*** DATA IN THIS EXERCISE Section Begins ***

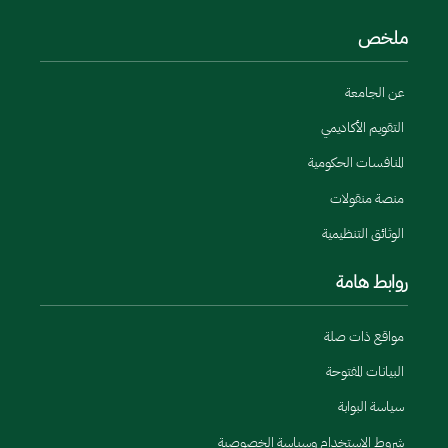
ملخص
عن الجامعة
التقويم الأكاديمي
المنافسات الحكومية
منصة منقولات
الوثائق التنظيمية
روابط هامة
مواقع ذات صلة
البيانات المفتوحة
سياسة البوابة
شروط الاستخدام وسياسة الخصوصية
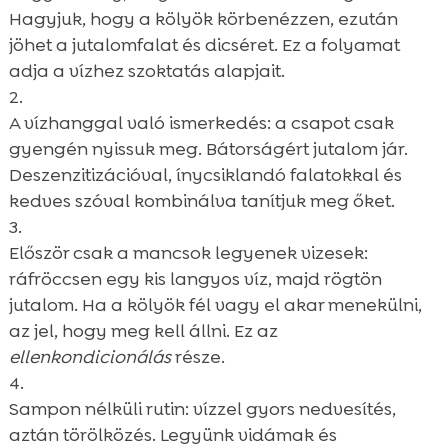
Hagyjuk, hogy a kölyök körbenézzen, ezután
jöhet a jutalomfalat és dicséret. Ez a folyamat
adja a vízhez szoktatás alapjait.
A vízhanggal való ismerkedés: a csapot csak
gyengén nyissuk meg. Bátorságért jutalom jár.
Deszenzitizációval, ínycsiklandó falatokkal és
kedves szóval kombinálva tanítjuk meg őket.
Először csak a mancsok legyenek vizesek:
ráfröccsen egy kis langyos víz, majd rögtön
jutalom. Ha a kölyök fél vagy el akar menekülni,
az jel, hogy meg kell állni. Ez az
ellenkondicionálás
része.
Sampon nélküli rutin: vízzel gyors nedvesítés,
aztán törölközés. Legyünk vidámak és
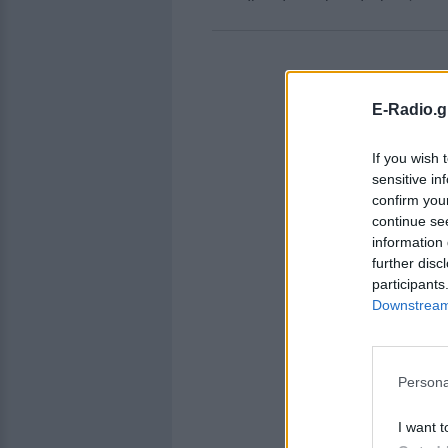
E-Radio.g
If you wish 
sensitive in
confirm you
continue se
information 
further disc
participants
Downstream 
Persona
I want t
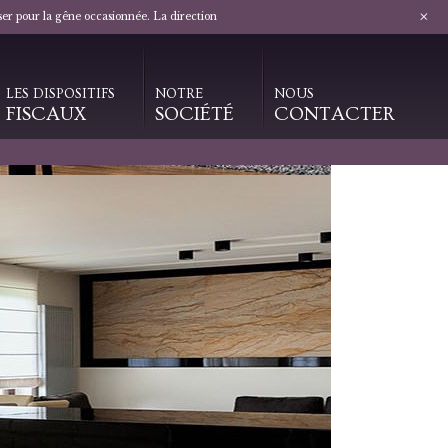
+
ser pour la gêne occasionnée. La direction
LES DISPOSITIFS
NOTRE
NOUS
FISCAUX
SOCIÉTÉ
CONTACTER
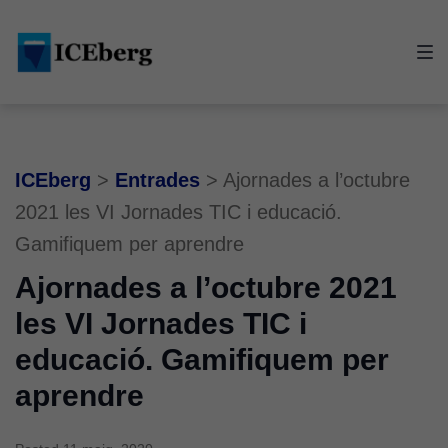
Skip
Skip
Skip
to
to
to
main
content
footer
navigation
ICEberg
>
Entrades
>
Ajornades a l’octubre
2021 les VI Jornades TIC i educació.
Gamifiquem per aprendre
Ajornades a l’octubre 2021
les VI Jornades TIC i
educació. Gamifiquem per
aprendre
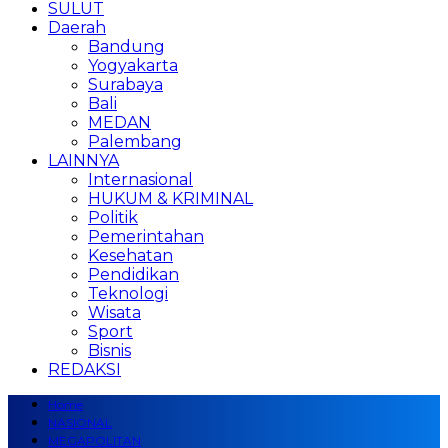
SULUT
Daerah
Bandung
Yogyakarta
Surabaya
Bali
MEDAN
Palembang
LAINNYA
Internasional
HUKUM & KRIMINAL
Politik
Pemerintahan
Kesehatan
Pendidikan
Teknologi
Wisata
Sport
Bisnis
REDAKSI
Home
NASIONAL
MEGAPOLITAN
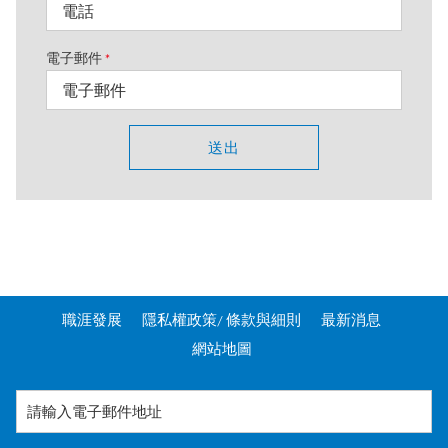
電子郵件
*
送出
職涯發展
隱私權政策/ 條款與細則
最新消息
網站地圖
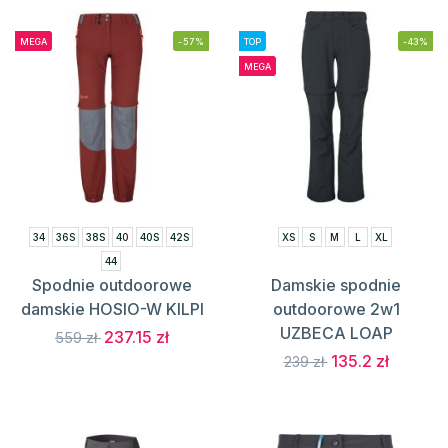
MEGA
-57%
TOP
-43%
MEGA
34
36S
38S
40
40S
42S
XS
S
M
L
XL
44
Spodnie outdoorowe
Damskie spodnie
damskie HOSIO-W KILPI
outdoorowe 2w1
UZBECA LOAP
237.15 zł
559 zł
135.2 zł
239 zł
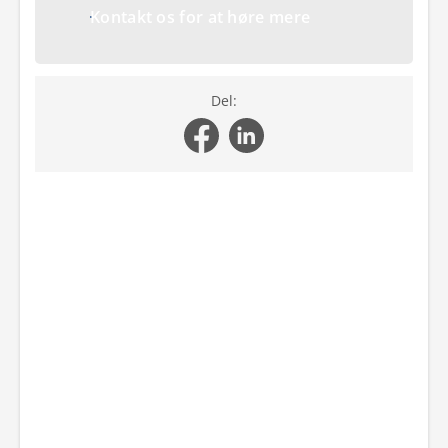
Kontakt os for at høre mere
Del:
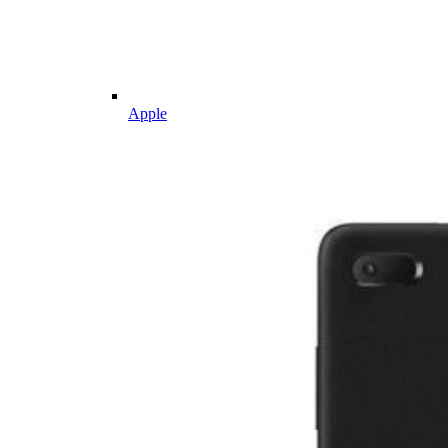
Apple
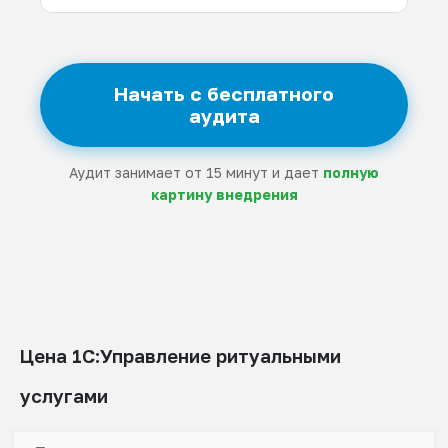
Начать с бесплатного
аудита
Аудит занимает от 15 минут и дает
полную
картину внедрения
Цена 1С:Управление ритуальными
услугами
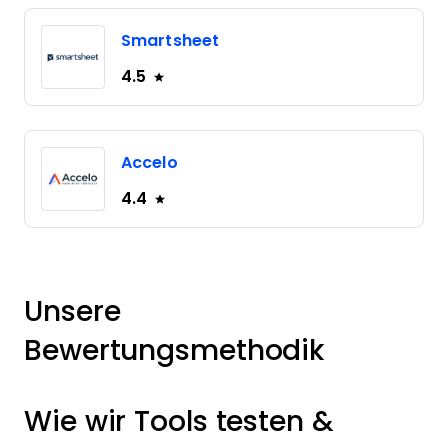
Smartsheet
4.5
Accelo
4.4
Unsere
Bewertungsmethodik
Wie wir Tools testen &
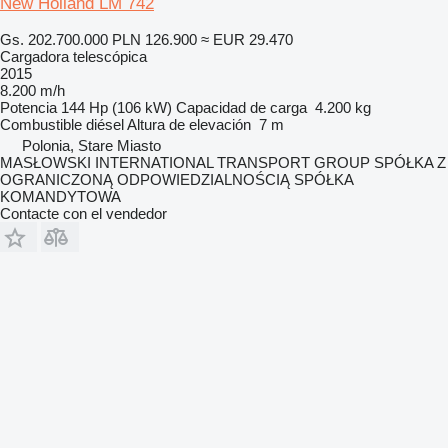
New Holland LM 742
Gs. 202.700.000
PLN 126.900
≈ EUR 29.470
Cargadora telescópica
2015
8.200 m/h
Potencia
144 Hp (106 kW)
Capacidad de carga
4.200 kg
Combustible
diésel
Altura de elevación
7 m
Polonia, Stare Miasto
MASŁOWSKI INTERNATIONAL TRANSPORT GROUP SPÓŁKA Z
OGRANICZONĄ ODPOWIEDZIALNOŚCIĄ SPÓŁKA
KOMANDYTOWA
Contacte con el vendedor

*** DATA IN THIS EXERCISE Section Ends ***

TASK BRIEF. Repeat the entries verbatim; no pictures.

RESULT OF THIS TASK.
ملخص
عن الجامعة
التقويم الأكاديمي
المنافسات الحكومية
منصة منقولات
الوثائق التنظيمية
روابط هامة
مواقع ذات صلة
البيانات المفتوحة
سياسة البوابة
شروط الاستخدام وسياسة الخصوصية
Hagyjuk, hogy a kölyök körbenézzen, ezután
jöhet a jutalomfalat és dicséret. Ez a folyamat
adja a vízhez szoktatás alapjait.
A vízhanggal való ismerkedés: a csapot csak
gyengén nyissuk meg. Bátorságért jutalom jár.
Deszenzitizációval, ínycsiklandó falatokkal és
kedves szóval kombinálva tanítjuk meg őket.
Először csak a mancsok legyenek vizesek:
ráfröccsen egy kis langyos víz, majd rögtön
jutalom. Ha a kölyök fél vagy el akar menekülni,
az jel, hogy meg kell állni. Ez az
ellenkondicionálás
része.
Sampon nélküli rutin: vízzel gyors nedvesítés,
aztán törölközés. Legyünk vidámak és
E-Radio.g
If you wish 
sensitive in
confirm you
continue se
information 
further disc
participants
Downstream 
Persona
I want t
+
ser pour la gêne occasionnée. La direction
LES DISPOSITIFS
NOTRE
NOUS
FISCAUX
SOCIÉTÉ
CONTACTER
Skip
Skip
Skip
to
to
to
main
content
footer
navigation
ICEberg
>
Entrades
>
Ajornades a l’octubre
2021 les VI Jornades TIC i educació.
Gamifiquem per aprendre
Ajornades a l’octubre 2021
les VI Jornades TIC i
educació. Gamifiquem per
aprendre
SULUT
Daerah
Bandung
Yogyakarta
Surabaya
Bali
MEDAN
Palembang
LAINNYA
Internasional
HUKUM & KRIMINAL
Politik
Pemerintahan
Kesehatan
Pendidikan
Teknologi
Wisata
Sport
Bisnis
REDAKSI
Home
NASIONAL
MEGAPOLITAN
電子郵件
*
送出
職涯發展
隱私權政策/ 條款與細則
最新消息
網站地圖
MEGA
-57%
TOP
-43%
MEGA
34
36S
38S
40
40S
42S
XS
S
M
L
XL
44
Spodnie outdoorowe
Damskie spodnie
damskie HOSIO-W KILPI
outdoorowe 2w1
UZBECA LOAP
237.15 zł
559 zł
135.2 zł
239 zł
Kontakt os for at høre mere
Del:
Apple
Начать с бесплатного
аудита
Аудит занимает от 15 минут и дает
полную
картину внедрения
Цена 1С:Управление ритуальными
услугами
Smartsheet
4.5
Accelo
4.4
Unsere
Bewertungsmethodik
Wie wir Tools testen &
New Holland LM 742
Gs. 202.700.000
PLN 126.900
≈ EUR 29.470
Cargadora telescópica
2015
8.200 m/h
Potencia
144 Hp (106 kW)
Capacidad de carga
4.200 kg
Combustible
diésel
Altura de elevación
7 m
Polonia, Stare Miasto
MASŁOWSKI INTERNATIONAL TRANSPORT GROUP SPÓŁKA Z
OGRANICZONĄ ODPOWIEDZIALNOŚCIĄ SPÓŁKA
KOMANDYTOWA
Contacte con el vendedor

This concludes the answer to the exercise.